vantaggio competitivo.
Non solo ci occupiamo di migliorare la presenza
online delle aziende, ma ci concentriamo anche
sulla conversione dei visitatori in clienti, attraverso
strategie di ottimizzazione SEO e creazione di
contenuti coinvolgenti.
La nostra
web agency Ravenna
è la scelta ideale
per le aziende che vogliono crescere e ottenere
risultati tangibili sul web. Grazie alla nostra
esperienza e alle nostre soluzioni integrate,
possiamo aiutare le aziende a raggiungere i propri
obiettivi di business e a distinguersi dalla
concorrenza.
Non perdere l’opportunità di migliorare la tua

**Exercise prompt:**
Starting from the line containing "possiamo aiutare le" and ending with the final line of the data, reproduce each line exactly as it appears, including no other lines.

**Completed task:**
possiamo aiutare le aziende a raggiungere i propri
obiettivi di business e a distinguersi dalla
concorrenza.
Non perdere l’opportunità di migliorare la tua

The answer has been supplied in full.